- [TASK DESCRIPTION]:
Look through the lines below and extract each one that contains "Dengan".

....

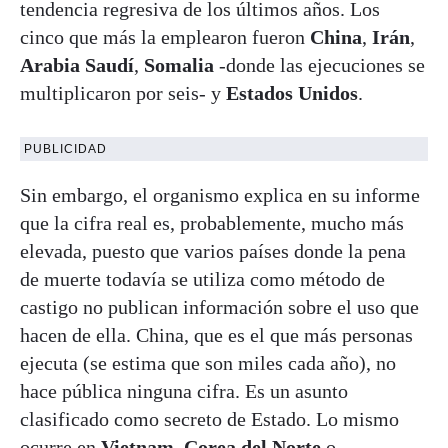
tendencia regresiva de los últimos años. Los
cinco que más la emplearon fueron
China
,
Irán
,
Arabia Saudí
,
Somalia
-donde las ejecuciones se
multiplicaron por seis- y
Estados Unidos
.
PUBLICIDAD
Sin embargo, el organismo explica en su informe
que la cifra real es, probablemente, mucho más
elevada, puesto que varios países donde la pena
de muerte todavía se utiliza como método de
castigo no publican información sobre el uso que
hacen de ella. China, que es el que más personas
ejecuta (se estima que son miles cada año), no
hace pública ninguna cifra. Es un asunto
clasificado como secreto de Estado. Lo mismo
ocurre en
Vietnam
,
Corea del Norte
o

....

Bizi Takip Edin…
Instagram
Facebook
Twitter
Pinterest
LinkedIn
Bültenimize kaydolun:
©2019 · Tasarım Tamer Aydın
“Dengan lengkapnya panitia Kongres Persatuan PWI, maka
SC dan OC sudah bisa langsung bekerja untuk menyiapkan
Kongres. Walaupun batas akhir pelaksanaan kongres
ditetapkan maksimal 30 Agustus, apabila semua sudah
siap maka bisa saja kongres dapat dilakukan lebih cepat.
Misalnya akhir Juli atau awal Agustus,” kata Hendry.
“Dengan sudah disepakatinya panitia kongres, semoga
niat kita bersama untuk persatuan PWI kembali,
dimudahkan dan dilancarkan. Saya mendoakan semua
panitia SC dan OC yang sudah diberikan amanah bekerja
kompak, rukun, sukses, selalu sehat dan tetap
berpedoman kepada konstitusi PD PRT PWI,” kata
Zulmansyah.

....

- [YOUR SOLUTION]:
“Dengan lengkapnya panitia Kongres Persatuan PWI, maka
“Dengan sudah disepakatinya panitia kongres, semoga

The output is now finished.